御曹司は箱入り娘を初夜に暴く~お見合いしたら、溺愛が始まりました~
私が透さんを鮮明に覚えているとも知らず、美砂はここへ持ってきて膝に置いていたA4サイズの冊子を二冊、テーブルの上に出した。

一冊はずっしりと重そうなピンクのアルバム。
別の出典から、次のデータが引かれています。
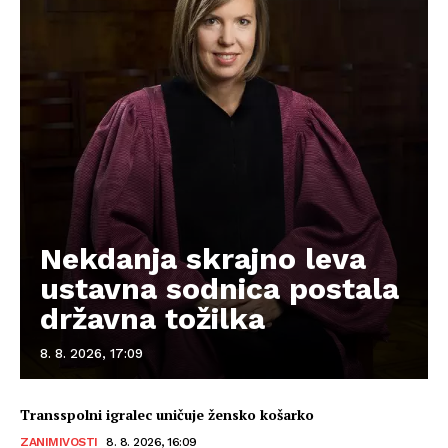
Nekdanja skrajno leva
ustavna sodnica postala
državna tožilka
8. 8. 2026, 17:09
Transspolni igralec uničuje žensko košarko
ZANIMIVOSTI
8. 8. 2026, 16:09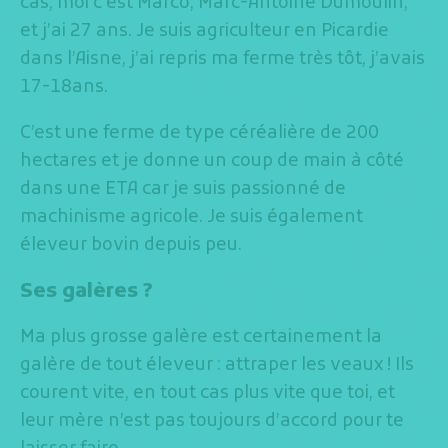
cas, moi c’est Marco, Marc-Antoine Dumoulin,
et j’ai 27 ans. Je suis agriculteur en Picardie
dans l’Aisne, j’ai repris ma ferme très tôt, j’avais
17-18ans.
C’est une ferme de type céréalière de 200
hectares et je donne un coup de main à côté
dans une ETA car je suis passionné de
machinisme agricole. Je suis également
éleveur bovin depuis peu.
Ses galères ?
Ma plus grosse galère est certainement la
galère de tout éleveur : attraper les veaux ! Ils
courent vite, en tout cas plus vite que toi, et
leur mère n’est pas toujours d’accord pour te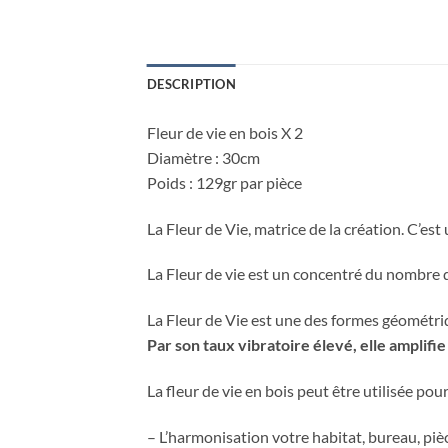
DESCRIPTION
Fleur de vie en bois X 2
Diamètre : 30cm
Poids : 129gr par pièce
La Fleur de Vie, matrice de la création. C’est
La Fleur de vie est un concentré du nombre d’
La Fleur de Vie est une des formes géométri
Par son taux vibratoire élevé, elle amplif
La fleur de vie en bois peut être utilisée pour
– L’harmonisation votre habitat, bureau, pi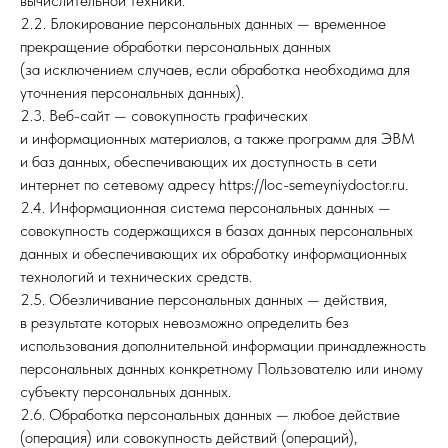
вычислительной техники.
2.2. Блокирование персональных данных — временное
прекращение обработки персональных данных
(за исключением случаев, если обработка необходима для
уточнения персональных данных).
2.3. Веб-сайт — совокупность графических
и информационных материалов, а также программ для ЭВМ
и баз данных, обеспечивающих их доступность в сети
интернет по сетевому адресу https://loc-semeyniydoctor.ru.
2.4. Информационная система персональных данных —
совокупность содержащихся в базах данных персональных
данных и обеспечивающих их обработку информационных
технологий и технических средств.
2.5. Обезличивание персональных данных — действия,
в результате которых невозможно определить без
использования дополнительной информации принадлежность
персональных данных конкретному Пользователю или иному
субъекту персональных данных.
2.6. Обработка персональных данных — любое действие
(операция) или совокупность действий (операций),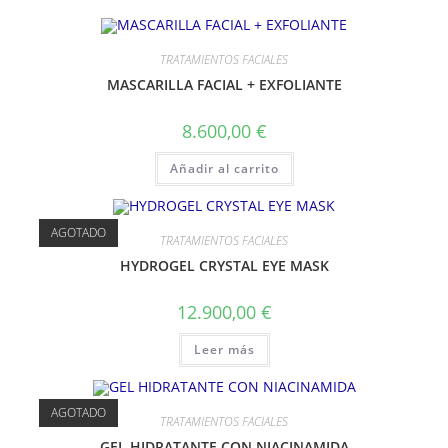
TRATAMIENTOS FACIALES
MASCARILLA FACIAL + EXFOLIANTE
8.600,00
€
Añadir al carrito
AGOTADO
TRATAMIENTOS FACIALES
HYDROGEL CRYSTAL EYE MASK
12.900,00
€
Leer más
AGOTADO
TRATAMIENTOS FACIALES
GEL HIDRATANTE CON NIACINAMIDA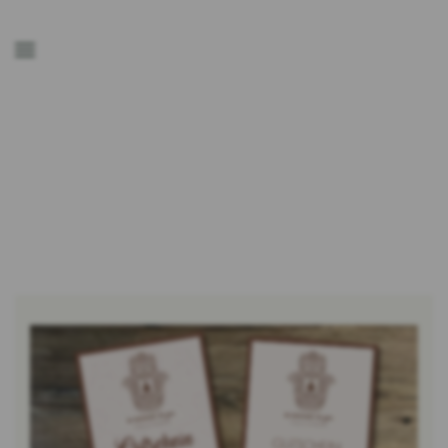
Zum Hauptinhalt springen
もう一冊は、経済雑誌だ。
まず姉はアルバムを先に開き、私たちと透さんが三人で写っている写真を指差した。

「……懐かしいね」

ついそうつぶやいてた。
凛と立つ透さんと、ピースをして彼の隣に寄り添う美砂、そしてぎこちない笑顔の私。

あの頃の透さんがよみがえる。

透さんは美砂よりさらにふたつ年上で、私とは三歳差。

私たち姉妹は幼稚舎から大学までエスカレーター式の『アベリア女子学院』出身で、先に大学に進学した姉はすぐに、隣にある最高学府『東帝大学』のボランティアサークルに加入した。
そこにいたのが、大人気の透さんだった。

アルバムの彼を見ると、当時の人気ぶりに改めて納得する。

平均的な男性より頭ひとつ分飛び抜けていた背丈に、フォーマルもカジュアルも着こなす抜群のスタイル。
甘く若々しい美形なのに、艶のある黒髪が真面目な印象を際立てていた。